COMMONWEALTH OF MASSACHUSETTS APPEALS COURT
Oct 31, 2016
63 N.E.3d 63 (Mass. App. Ct. 2016)

Opinion

No. 16–P–224.

10-31-2016

Inna DAVIDSON v. Adam DAVIDSON.


MEMORANDUM AND ORDER PURSUANT TO RULE 1:28

In this divorce case, the husband was required to pay $304 per week in child support for the period between April 24, 2015 (the date of the divorce judgment, which was subsequently entered on May 7, 2015) and January 21, 2016 (the date the amount of child support going forward was reduced through a modification judgment). On appeal from paragraph eight of the judgment, the husband argues that in setting this amount, the judge failed to apply the proper calculation method set forth in the child support guidelines. For the reasons set forth below, we vacate paragraph eight of the May 7, 2015, judgment and remand this matter to the Probate and Family Court.

We agree with the husband that the modification of the judgment does not moot his appeal. It does, however, significantly reduce the amounts at stake. As a result, both sides would be well advised to explore resolving this matter by agreement.

The notice of appeal erroneously identifies paragraph seven. The husband also appeals from the absence of an award of counsel fees.

As the husband accurately points out, under the child support guidelines, the amount of support is determined in part by how much parenting time each parent has been allocated in the divorce judgment. The base amounts in the guidelines (included in the guidelines worksheet) are “based upon the child(ren) having a primary residence with one parent and spending approximately one-third of the time with the other parent.” Mass. Child Support Guidelines § 11(D) (2013) (2013 Guidelines). Where the circumstances of a case deviate from that assumption, alternative computation methods are prescribed.

Here, the husband asserts that the parenting time he was granted under the divorce judgment significantly exceeds the “one-third of the time” assumption on which the guidelines are based. Specifically, by counting the “overnights” he was allowed under the divorce judgment, he claims he was allocated 159 days per year, or 43.6 percent. He argues that 43.6 percent is so close to one-half that the judge should have used the calculation method that applies “[w]here two parents share equally, or approximately equally, the financial responsibility and parenting time for the child(ren).” 2013 Guidelines, § II(D). According to the husband, this method would have generated a child support award of $49 per week (including $42 per week for a pro rata share of certain uninsured medical and other expenses). In the alternative, the husband argues that the judge should have used the calculation method that applies “[w]here parenting time and financial responsibility are shared in a proportion greater than one-third, but less than 50%.” 2013 Guidelines, § II(D). According to the husband, this would have generated child support in the amount of $142 (again, including a $42 share of medical and other expenses). On the limited record before us, there appears to be some merit in the husband's arguments. Although the specific basis of the $304 figure adopted by the judge is not clear, it appears that, to arrive at that figure, the judge must have rejected the husband's argument that child support could not be calculated using the presumptive method that assumes one-third parenting time. In the alternative, if the judge accepted the husband's argument, but nevertheless decided to deviate from the child support guidelines, he did not explain his reasons for doing so or support them by findings. Murphy v. Murphy, 82 Mass.App.Ct. 186, 194 (2012). We therefore remand this matter for recalculation of the husband's child support obligations for the relevant period and for the judge to explain his reasoning.

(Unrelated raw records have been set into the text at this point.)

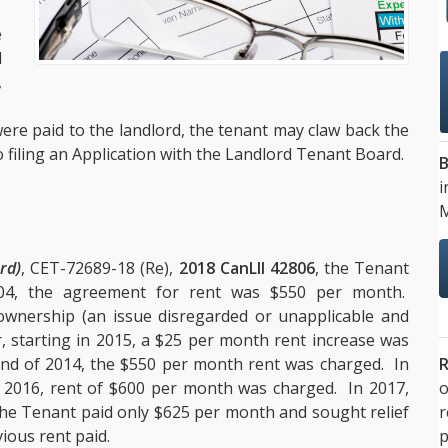
.
e
l
,
.
re paid to the landlord, the tenant may claw back the
o filing an Application with the Landlord Tenant Board.
B
i
M
rd)
, CET-72689-18 (Re),
2018 CanLII 42806
, the Tenant
004, the agreement for rent was $550 per month.
wnership (an issue disregarded or unapplicable and
r, starting in 2015, a $25 per month rent increase was
R
nd of 2014, the $550 per month rent was charged. In
o
 2016, rent of $600 per month was charged. In 2017,
the Tenant paid only $625 per month and sought relief
p
ious rent paid.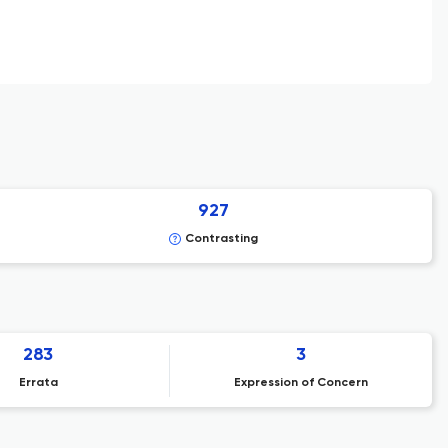
927
Contrasting
283
3
Errata
Expression of Concern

The question of how judges should calculate the respective shares of parenting time under the guidelines appears to be one not addressed by our case law. The husband has cited various out-of-State cases in support of his position that counting the number of overnights is appropriate. See, e.g., Rubin v. Della Salla, 107 A.D.3d. 60, 70 (N. Y.App.Div.2012).

In that circumstance, “the child support shall be determined by calculating the child support guidelines twice, first with one parent as the Recipient, and second with the other parent as the Recipient [and t]he difference in the calculations shall be paid to the parent with the lower weekly support amount.” 2013 Guidelines, § II(D).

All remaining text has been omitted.